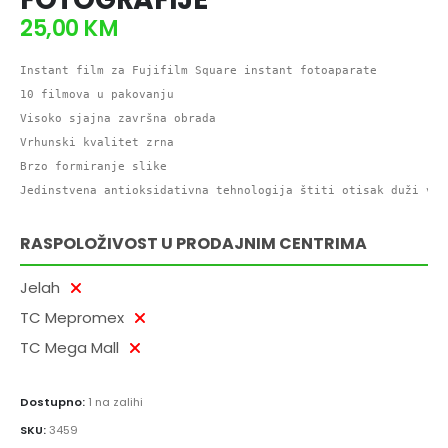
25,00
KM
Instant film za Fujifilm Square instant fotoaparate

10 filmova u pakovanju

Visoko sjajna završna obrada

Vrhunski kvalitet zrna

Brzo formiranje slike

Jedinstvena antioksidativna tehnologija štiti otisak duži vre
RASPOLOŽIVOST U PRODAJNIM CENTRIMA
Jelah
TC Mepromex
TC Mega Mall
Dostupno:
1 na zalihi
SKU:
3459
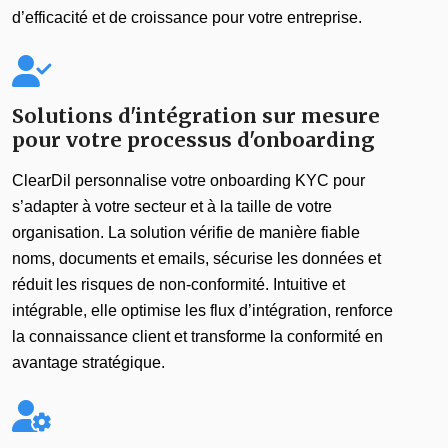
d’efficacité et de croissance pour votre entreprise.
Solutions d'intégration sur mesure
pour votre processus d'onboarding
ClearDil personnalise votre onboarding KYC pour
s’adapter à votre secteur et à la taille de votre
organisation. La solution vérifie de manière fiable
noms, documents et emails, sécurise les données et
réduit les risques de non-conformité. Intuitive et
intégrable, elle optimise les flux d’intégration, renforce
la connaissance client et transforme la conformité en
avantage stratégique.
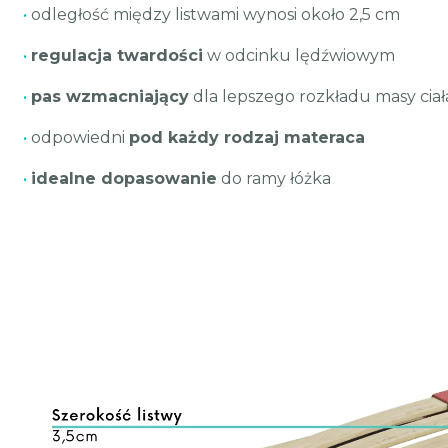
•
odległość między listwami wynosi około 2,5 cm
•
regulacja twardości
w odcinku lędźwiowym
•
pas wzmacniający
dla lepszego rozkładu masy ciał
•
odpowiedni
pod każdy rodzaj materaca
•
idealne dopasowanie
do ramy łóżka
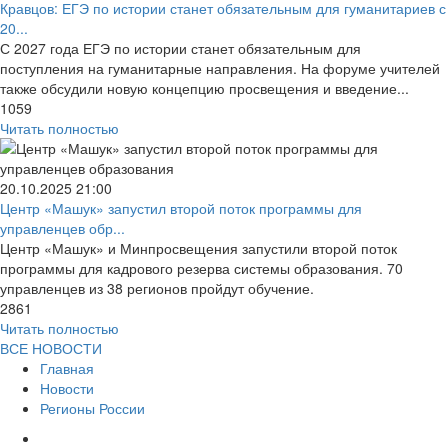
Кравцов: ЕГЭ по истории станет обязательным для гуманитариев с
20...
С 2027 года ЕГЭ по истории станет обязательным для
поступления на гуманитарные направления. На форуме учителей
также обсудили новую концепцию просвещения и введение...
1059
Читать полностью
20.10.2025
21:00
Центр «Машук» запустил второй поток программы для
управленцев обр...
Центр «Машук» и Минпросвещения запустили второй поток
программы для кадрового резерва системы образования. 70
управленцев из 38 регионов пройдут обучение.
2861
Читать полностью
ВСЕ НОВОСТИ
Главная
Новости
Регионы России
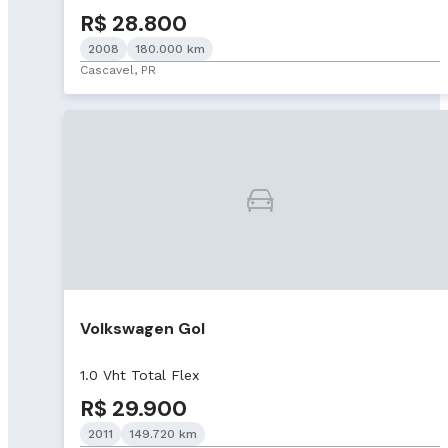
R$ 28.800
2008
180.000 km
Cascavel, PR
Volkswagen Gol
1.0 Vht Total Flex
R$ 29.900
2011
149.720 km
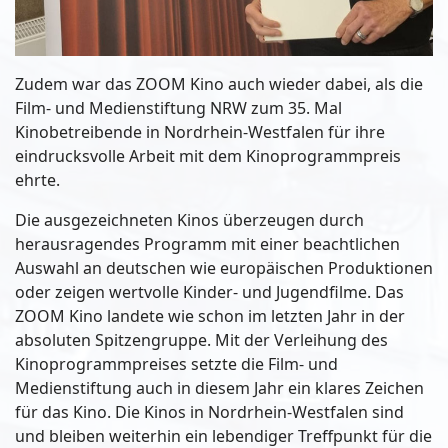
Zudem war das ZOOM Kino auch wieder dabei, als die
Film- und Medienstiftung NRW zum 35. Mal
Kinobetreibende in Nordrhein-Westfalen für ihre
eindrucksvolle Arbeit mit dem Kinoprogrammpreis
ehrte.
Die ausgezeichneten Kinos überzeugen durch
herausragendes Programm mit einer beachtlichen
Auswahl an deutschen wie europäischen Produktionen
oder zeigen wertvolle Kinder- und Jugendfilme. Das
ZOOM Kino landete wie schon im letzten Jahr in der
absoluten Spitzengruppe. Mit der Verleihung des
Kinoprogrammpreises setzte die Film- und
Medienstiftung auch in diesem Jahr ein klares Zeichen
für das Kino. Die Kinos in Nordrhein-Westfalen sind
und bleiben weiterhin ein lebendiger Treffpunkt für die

* _What is needed_
Search the listing for the string "Medienstiftung". Copy each line where it turns up.

* _Answer box_
Film- und Medienstiftung NRW zum 35. Mal
Medienstiftung auch in diesem Jahr ein klares Zeichen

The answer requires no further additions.